Из сборника 'Гостиница успокоения'
Шрифт:
Я был изумлен тем, что общегосударственные дела волнуют его гораздо больше, чем его собственные. Голос его стал звучен, во взгляде появилось воодушевление. Он с живостью наклонился ко мне, и его длинная, прямая спина показалась мне еще длиннее и прямее. Он уже не казался больше тенью человека. Легкий румянец проступил на его бледном лице, и он энергично жестикулировал своими холеными руками.
– Да, да, - сказал он.
– Страна катится в пропасть, это факт; а они не хотят этого понять и продолжают вовсю подтачивать дух независимости в народе.
Он говорил, все более возвышая голос, и к его изысканному выговору человека "из общества" примешивалась пикантная гнусавость, которой, насколько я помню, он был обязан тому, что ему в свое время не удалили аденоиды.
– Помяните мое слово, - продолжал он.
– Пока мы не изменим своей линии поведения, мы не добьемся ничего. Мы пренебрегаем законом эволюции. Говорят, будто Дарвин устарел. А я скажу, что для меня он еще годится. Конкуренция вот единственный двигатель прогресса!
– Да, но конкуренция - очень жестокая вещь, - возразил я.
– Не всякий в состоянии ее выдержать.
– Тут я посмотрел на него в упор.
– Неужели вы против оказания помощи тем, кому эта конкуренция не под силу?
– Эх, - сказал он и, как бы щадя мою наивность, понизил голос.
– Тут дело коварное: только начни - конца не будет! Чем больше им дают, тем больше они требуют. А между тем они из-за этого теряют свой запал. Я довольно много об этом думал. Близорукая политика. Нет, нет, никуда это не годится!
– Но не хотите же вы, чтобы люди погибали от преждевременной дряхлости, от случайной болезни, от превратностей торговли и промышленности?
– возразил я.
– Нет, зачем же, - сказал он, - я вовсе не против благотворительности. Тетя Эмма у нас по этой части молодчина. Клод тоже. Да я и сам стараюсь вносить свою лепту.
Странное, чуть ли не виноватое выражение мелькнуло в его взгляде, и я вдруг почувствовал к нему прилив симпатии: "А он, собственно, славный малый", - подумал я.
– Я только лишь хочу сказать, - продолжал он, - что считаю порочным самый принцип, когда люди приучаются рассчитывать на какие-то блага, которые сваливаются на них независимо от их собственных усилий.
– Тут он повысил голос, и взгляд его снова стал неподвижным.
– Я убежден, что вся эта помощь, вся эта возня со слабыми - вредный и ненужный вздор. Самая элементарная логика говорит нам об этом.
В своем негодовании на "порочный принцип" он даже вскочил и, казалось, позабыл о моем присутствии. Он стоял у самого окна, и резкий, безжалостный свет подчеркивал все убожество этой бесцветной фигуры, его бледного, длинного, узкого лица, вялость его холеных белых рук, - все, что делало его не человеком, а тенью человека. Зато его гнусавый, не допускавший возражений голос забирал все выше и выше.

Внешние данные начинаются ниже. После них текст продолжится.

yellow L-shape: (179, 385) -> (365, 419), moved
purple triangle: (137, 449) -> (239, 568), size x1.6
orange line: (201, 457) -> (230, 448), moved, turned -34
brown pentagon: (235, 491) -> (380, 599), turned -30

– Нет, тут нужна решимость! Надо раз навсегда прекратить все виды государственной помощи; надо приучить людей рассчитывать на самих себя. А этак мы только разведем паразитизм в народе.
Я вдруг испугался, как бы не лопнула одна из голубых жилок, пересекающих его белый лоб, - уж очень он разгорячился!

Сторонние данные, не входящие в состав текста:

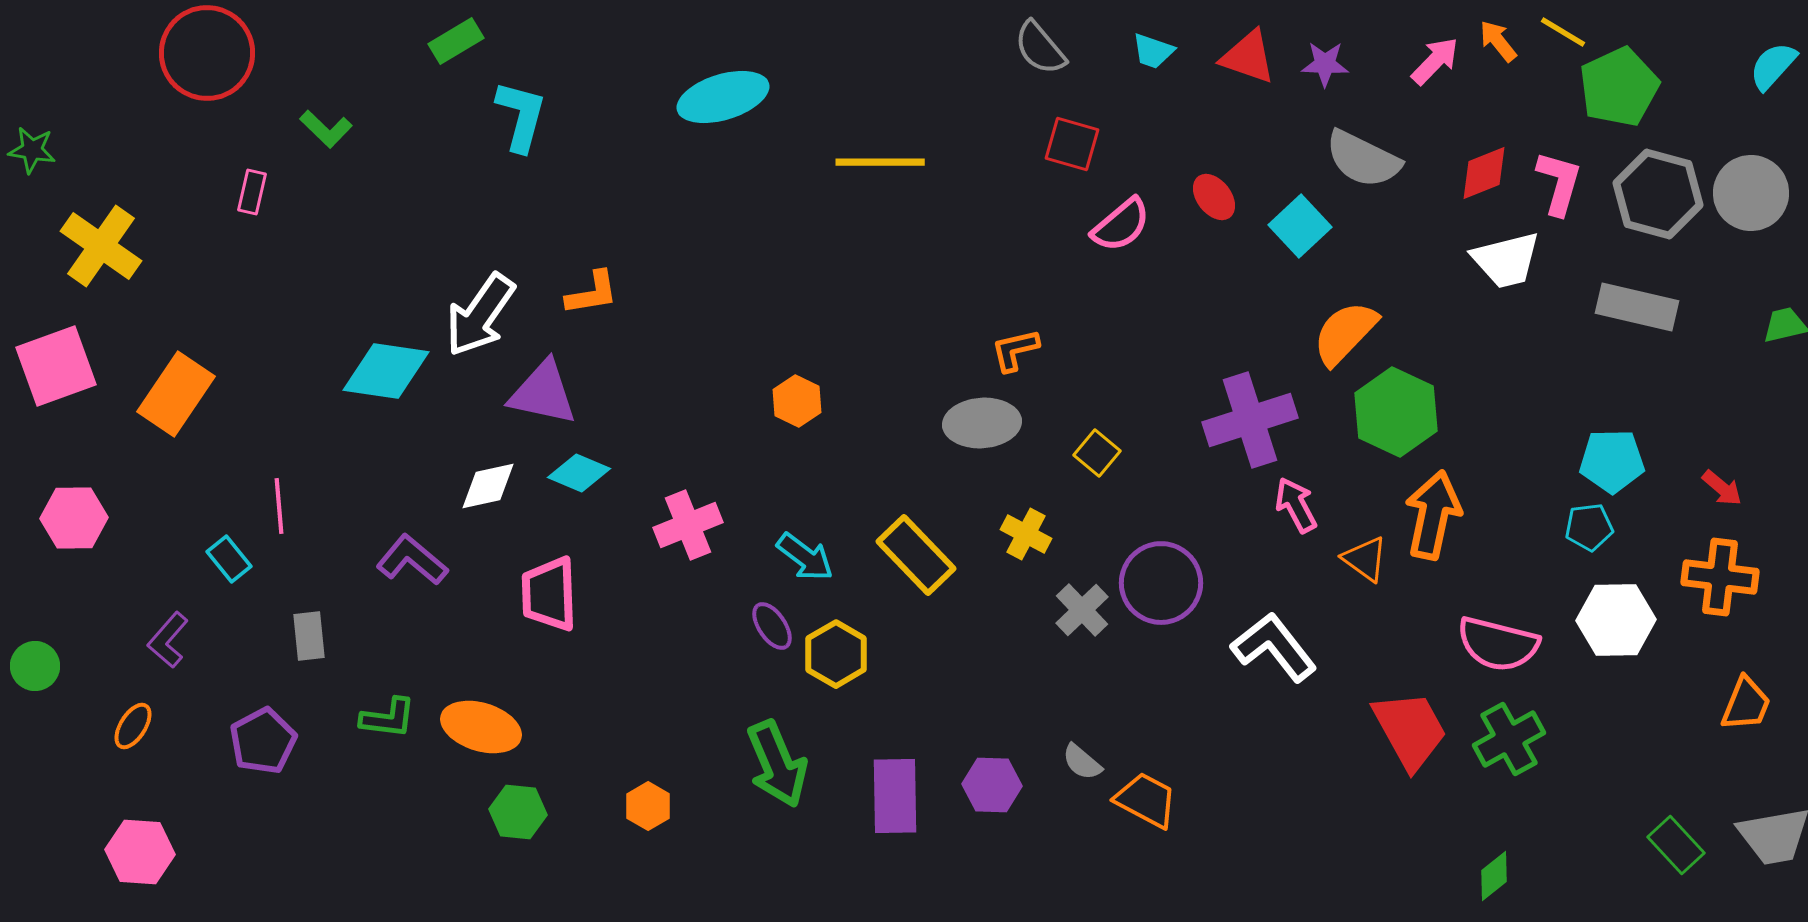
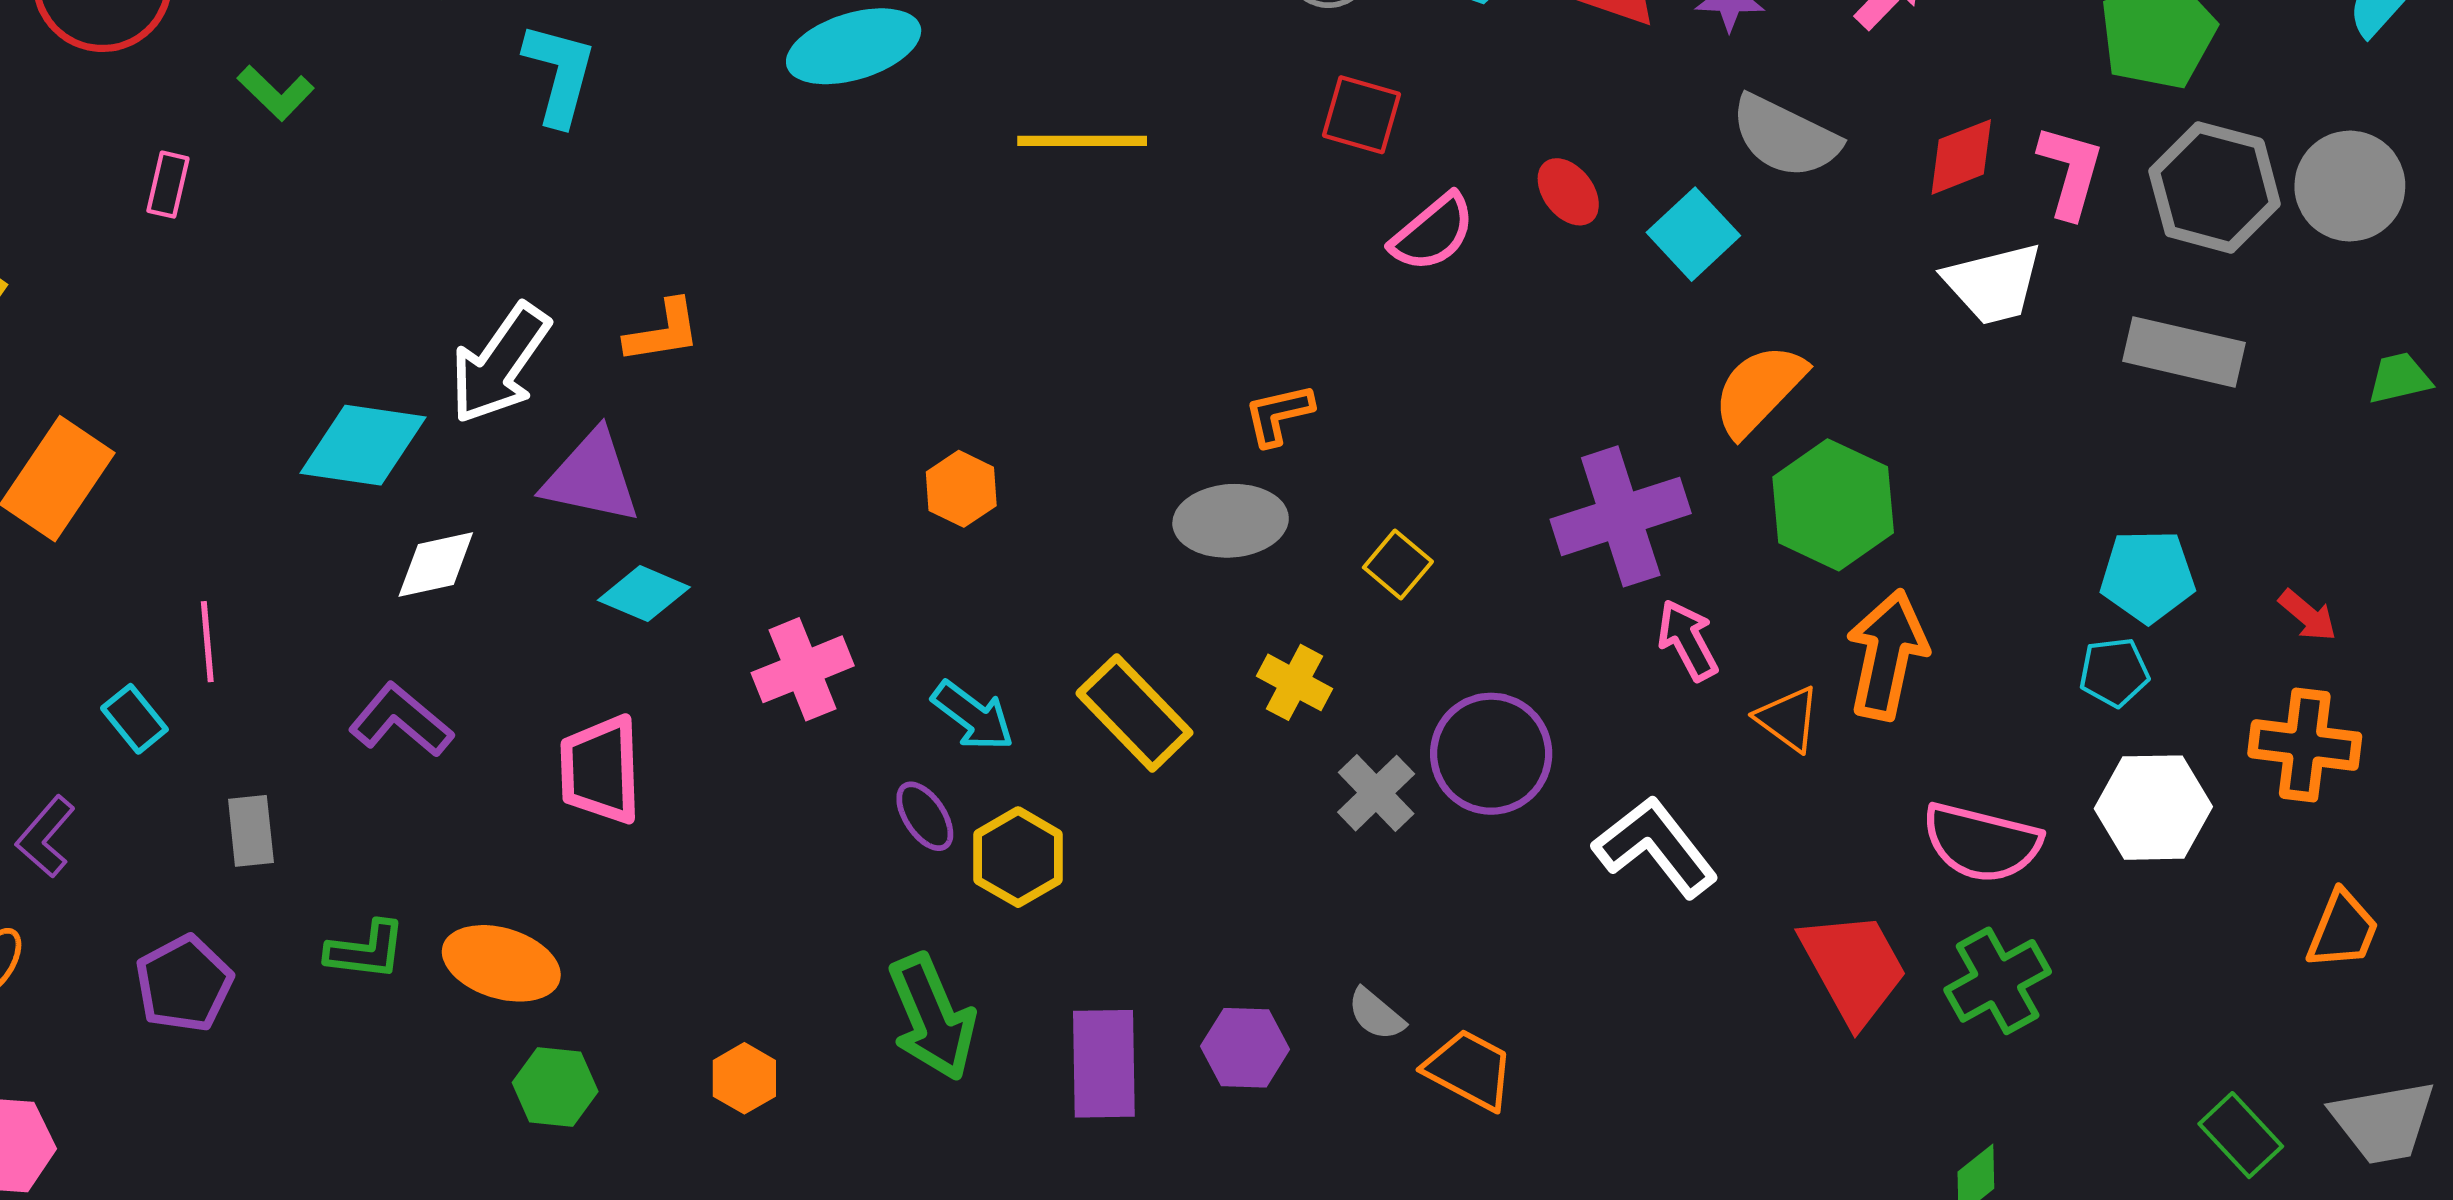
white diamond: (488, 486) -> (436, 564), moved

– и поспешил переменить тему разговора.
– Как вам нравится в деревне, у тетушки?
– спросил я.
– Не скучаете?
Он встрепенулся, словно я внезапно разбудил его своим вопросом.
– О! Так ведь это только временно, - ответил он, - пока не получу место, о котором вам говорил.
– Постойте... Сколько же лет прошло с тех пор, как?..
– Четыре года. Тетушка, разумеется, очень рада, что я живу у нее...
– Ну, а как ваш брат, Клод?
– Да он ничего, спасибо. Хлопоты, конечно, одолевают. Папаша, как вы знаете, оставил имение в довольно запущенном состоянии.
– Да, да, конечно. А чем еще он занимается?
– Он-то? Да в приходе всегда, знаете, дела найдутся.
– А как поживает Ричард?
– Ничего. Как раз вернулся в этом году. Кое-как сводит концы с концами благодаря пенсии. Накопить-то он, конечно, ничего не сумел.
– А Вилли? Прихварывает по-прежнему?
– Да.
– Бедняга!
– Ну, у него нетрудная работа. И даже, если здоровье вдруг откажет, приятели по колледжу - у него их много - подыщут ему синекуру. Его все любят, старину Вилли!
– А что Алан? Я о нем не слышал с тех пор, как лопнуло их предприятие в Перу. Говорят, он женился?
– Как же! На одной из дочерей Берли. Хорошая девушка и богатая наследница. У них много земли в Хемпшире. Все хлопоты по имению теперь на Алане.
– И, верно, у него уже ни на что другое времени не остается?
– Отчего же? Возится со своими коллекциями, как и прежде.
Больше расспрашивать было не о ком.
Но тут он, должно быть, решил, что сведения о процветании его родственников, которые я у него выудил, некоторым образом умаляют его собственные достижения, и разразился следующей тирадой:
– Если бы тогда, когда я разводил фруктовый сад, туда подвели железную дорогу, как это было задумано, мои дела сейчас были бы совсем неплохи.
– Конечно, - согласился я.
– Вам просто не повезло. Ну, да вы скоро получите место, а покуда можете спокойно жить себе у тетушки.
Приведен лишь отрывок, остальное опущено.